EXERCISE REQUIREMENTS = Check every line of the data below for the word "name". Copy the ones that have it.

BEGIN RECORDED INFORMATION

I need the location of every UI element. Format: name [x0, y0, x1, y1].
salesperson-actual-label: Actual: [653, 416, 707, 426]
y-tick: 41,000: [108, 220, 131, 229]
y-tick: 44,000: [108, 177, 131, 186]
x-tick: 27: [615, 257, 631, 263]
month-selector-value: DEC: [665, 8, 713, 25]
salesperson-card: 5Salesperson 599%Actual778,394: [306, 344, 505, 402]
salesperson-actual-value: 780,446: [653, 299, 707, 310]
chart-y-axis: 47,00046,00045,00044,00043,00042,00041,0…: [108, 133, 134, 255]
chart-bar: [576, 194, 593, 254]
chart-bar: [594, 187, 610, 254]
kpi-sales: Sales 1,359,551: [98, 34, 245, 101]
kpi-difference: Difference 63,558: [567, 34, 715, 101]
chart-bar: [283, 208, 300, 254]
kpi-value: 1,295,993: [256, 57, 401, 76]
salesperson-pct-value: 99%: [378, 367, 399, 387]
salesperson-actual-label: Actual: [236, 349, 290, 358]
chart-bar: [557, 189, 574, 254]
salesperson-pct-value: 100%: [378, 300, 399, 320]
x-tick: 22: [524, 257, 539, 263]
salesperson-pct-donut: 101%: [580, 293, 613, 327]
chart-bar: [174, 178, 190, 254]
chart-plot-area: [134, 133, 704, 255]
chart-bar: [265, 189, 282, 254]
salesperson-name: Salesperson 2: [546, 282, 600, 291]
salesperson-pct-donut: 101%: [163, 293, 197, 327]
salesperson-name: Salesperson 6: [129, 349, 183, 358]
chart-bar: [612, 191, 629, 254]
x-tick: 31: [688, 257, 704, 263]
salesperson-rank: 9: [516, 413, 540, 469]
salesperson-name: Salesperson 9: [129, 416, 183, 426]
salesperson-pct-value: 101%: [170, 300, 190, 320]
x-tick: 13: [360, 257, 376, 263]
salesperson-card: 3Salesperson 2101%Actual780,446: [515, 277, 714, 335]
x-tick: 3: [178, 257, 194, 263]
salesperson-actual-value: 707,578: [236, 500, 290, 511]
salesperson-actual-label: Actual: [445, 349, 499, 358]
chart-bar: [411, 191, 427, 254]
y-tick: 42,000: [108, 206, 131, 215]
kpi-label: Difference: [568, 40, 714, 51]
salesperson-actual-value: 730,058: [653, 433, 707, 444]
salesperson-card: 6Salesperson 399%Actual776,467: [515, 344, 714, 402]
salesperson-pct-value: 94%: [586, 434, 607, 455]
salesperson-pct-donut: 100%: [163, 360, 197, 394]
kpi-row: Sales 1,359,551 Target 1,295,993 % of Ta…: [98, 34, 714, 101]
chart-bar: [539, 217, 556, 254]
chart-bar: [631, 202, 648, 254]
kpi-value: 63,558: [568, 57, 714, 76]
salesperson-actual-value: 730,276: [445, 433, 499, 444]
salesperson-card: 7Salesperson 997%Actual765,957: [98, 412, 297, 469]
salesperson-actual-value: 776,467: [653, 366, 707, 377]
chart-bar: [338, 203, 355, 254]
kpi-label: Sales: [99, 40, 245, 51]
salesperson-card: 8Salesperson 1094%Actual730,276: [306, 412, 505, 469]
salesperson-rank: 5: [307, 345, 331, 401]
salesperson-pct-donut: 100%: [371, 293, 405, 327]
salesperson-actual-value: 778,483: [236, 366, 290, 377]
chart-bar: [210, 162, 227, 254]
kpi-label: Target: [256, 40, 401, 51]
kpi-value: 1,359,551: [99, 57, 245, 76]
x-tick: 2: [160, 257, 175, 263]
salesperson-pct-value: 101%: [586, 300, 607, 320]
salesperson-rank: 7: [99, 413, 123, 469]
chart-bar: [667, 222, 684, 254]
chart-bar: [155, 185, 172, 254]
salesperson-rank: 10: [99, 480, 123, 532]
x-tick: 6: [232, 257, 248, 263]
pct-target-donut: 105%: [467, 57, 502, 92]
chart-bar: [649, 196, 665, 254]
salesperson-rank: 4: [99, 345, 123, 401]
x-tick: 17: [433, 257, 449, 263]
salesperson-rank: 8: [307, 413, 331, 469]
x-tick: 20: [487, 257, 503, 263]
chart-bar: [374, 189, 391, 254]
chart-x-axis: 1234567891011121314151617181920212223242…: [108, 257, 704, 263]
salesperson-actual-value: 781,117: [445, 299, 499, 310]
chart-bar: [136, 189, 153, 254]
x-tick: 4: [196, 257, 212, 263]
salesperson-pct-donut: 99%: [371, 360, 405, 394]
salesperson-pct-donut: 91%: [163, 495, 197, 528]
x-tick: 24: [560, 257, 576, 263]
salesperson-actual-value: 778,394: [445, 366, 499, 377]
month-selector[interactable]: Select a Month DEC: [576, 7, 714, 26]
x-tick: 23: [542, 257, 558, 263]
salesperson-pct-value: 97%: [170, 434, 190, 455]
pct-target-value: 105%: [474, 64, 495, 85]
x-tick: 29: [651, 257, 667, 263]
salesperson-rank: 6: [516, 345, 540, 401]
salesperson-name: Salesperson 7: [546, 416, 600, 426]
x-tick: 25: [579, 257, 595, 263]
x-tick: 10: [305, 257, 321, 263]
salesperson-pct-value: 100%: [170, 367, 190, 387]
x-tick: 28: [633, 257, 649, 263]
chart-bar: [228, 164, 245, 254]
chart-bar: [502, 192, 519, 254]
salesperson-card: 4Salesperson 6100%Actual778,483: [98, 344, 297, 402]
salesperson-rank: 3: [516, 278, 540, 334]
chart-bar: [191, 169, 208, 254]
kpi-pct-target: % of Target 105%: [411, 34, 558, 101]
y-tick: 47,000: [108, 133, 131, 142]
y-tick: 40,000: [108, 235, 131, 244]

END RECORDED INFORMATION

RESPONSE TO THE EXERCISE =
I need the location of every UI element. Format: name [x0, y0, x1, y1].
salesperson-name: Salesperson 2: [546, 282, 600, 291]
salesperson-name: Salesperson 6: [129, 349, 183, 358]
salesperson-name: Salesperson 9: [129, 416, 183, 426]
salesperson-name: Salesperson 7: [546, 416, 600, 426]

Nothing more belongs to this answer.